=== Begin Enclosure ===
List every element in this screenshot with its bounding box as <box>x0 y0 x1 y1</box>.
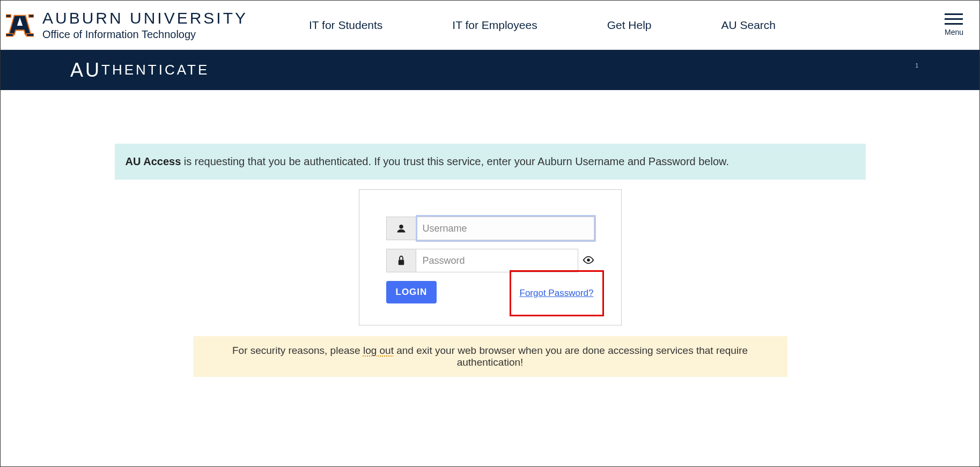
login-card: LOGIN Forgot Password? <box>359 189 622 325</box>
forgot-password-highlight: Forgot Password? <box>510 270 604 316</box>
eye-icon <box>583 254 594 266</box>
nav-it-students[interactable]: IT for Students <box>309 19 382 32</box>
logo-block[interactable]: AUBURN UNIVERSITY Office of Information … <box>6 9 253 41</box>
warn-logout: log out <box>363 345 394 356</box>
auth-info-message: AU Access is requesting that you be auth… <box>115 144 866 180</box>
svg-rect-0 <box>6 14 11 17</box>
title-block: AUBURN UNIVERSITY Office of Information … <box>42 9 248 41</box>
user-icon <box>386 217 416 240</box>
banner-rest: THENTICATE <box>101 62 209 78</box>
toggle-password-visibility[interactable] <box>583 254 594 268</box>
menu-button[interactable]: Menu <box>945 13 969 36</box>
au-logo-icon <box>6 11 34 39</box>
banner-prefix: AU <box>70 59 101 81</box>
password-row <box>386 249 578 272</box>
svg-point-6 <box>587 258 590 262</box>
username-input[interactable] <box>416 217 594 240</box>
svg-rect-2 <box>6 33 13 36</box>
password-input[interactable] <box>416 249 578 272</box>
lock-icon <box>386 249 416 272</box>
security-warning: For security reasons, please log out and… <box>193 336 787 377</box>
username-row <box>386 217 594 240</box>
info-service-name: AU Access <box>126 155 181 167</box>
svg-rect-3 <box>26 33 34 36</box>
nav-au-search[interactable]: AU Search <box>721 19 776 32</box>
primary-nav: IT for Students IT for Employees Get Hel… <box>274 19 810 32</box>
warn-pre: For security reasons, please <box>232 345 363 356</box>
svg-point-4 <box>399 225 403 229</box>
site-header: AUBURN UNIVERSITY Office of Information … <box>1 1 979 50</box>
warn-post: and exit your web browser when you are d… <box>394 345 748 368</box>
main-content: AU Access is requesting that you be auth… <box>1 90 979 377</box>
hamburger-icon <box>945 13 963 25</box>
page-banner: AUTHENTICATE 1 <box>1 50 979 90</box>
banner-tiny-number: 1 <box>915 63 920 69</box>
university-title: AUBURN UNIVERSITY <box>42 9 248 27</box>
menu-label: Menu <box>945 28 963 36</box>
department-subtitle: Office of Information Technology <box>42 28 248 41</box>
info-text: is requesting that you be authenticated.… <box>181 155 729 167</box>
svg-rect-5 <box>398 260 404 265</box>
nav-get-help[interactable]: Get Help <box>607 19 652 32</box>
svg-rect-1 <box>29 14 34 17</box>
forgot-password-link[interactable]: Forgot Password? <box>520 288 594 299</box>
login-button[interactable]: LOGIN <box>386 281 437 303</box>
nav-it-employees[interactable]: IT for Employees <box>452 19 537 32</box>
=== End Enclosure ===
Could you print the material above word for word and skip the images?

List every element in this screenshot with its bounding box as <box>x0 y0 x1 y1</box>.
login-card: LOGIN Forgot Password? <box>359 189 622 325</box>
forgot-password-highlight: Forgot Password? <box>510 270 604 316</box>
eye-icon <box>583 254 594 266</box>
nav-it-students[interactable]: IT for Students <box>309 19 382 32</box>
logo-block[interactable]: AUBURN UNIVERSITY Office of Information … <box>6 9 253 41</box>
warn-logout: log out <box>363 345 394 356</box>
auth-info-message: AU Access is requesting that you be auth… <box>115 144 866 180</box>
svg-rect-0 <box>6 14 11 17</box>
title-block: AUBURN UNIVERSITY Office of Information … <box>42 9 248 41</box>
user-icon <box>386 217 416 240</box>
banner-rest: THENTICATE <box>101 62 209 78</box>
toggle-password-visibility[interactable] <box>583 254 594 268</box>
menu-button[interactable]: Menu <box>945 13 969 36</box>
au-logo-icon <box>6 11 34 39</box>
banner-prefix: AU <box>70 59 101 81</box>
password-row <box>386 249 578 272</box>
svg-point-6 <box>587 258 590 262</box>
username-input[interactable] <box>416 217 594 240</box>
svg-rect-2 <box>6 33 13 36</box>
password-input[interactable] <box>416 249 578 272</box>
lock-icon <box>386 249 416 272</box>
security-warning: For security reasons, please log out and… <box>193 336 787 377</box>
username-row <box>386 217 594 240</box>
info-service-name: AU Access <box>126 155 181 167</box>
svg-rect-3 <box>26 33 34 36</box>
nav-au-search[interactable]: AU Search <box>721 19 776 32</box>
primary-nav: IT for Students IT for Employees Get Hel… <box>274 19 810 32</box>
warn-pre: For security reasons, please <box>232 345 363 356</box>
svg-point-4 <box>399 225 403 229</box>
site-header: AUBURN UNIVERSITY Office of Information … <box>1 1 979 50</box>
warn-post: and exit your web browser when you are d… <box>394 345 748 368</box>
main-content: AU Access is requesting that you be auth… <box>1 90 979 377</box>
hamburger-icon <box>945 13 963 25</box>
page-banner: AUTHENTICATE 1 <box>1 50 979 90</box>
banner-tiny-number: 1 <box>915 63 920 69</box>
university-title: AUBURN UNIVERSITY <box>42 9 248 27</box>
menu-label: Menu <box>945 28 963 36</box>
department-subtitle: Office of Information Technology <box>42 28 248 41</box>
info-text: is requesting that you be authenticated.… <box>181 155 729 167</box>
svg-rect-5 <box>398 260 404 265</box>
nav-get-help[interactable]: Get Help <box>607 19 652 32</box>
svg-rect-1 <box>29 14 34 17</box>
forgot-password-link[interactable]: Forgot Password? <box>520 288 594 299</box>
login-button[interactable]: LOGIN <box>386 281 437 303</box>
nav-it-employees[interactable]: IT for Employees <box>452 19 537 32</box>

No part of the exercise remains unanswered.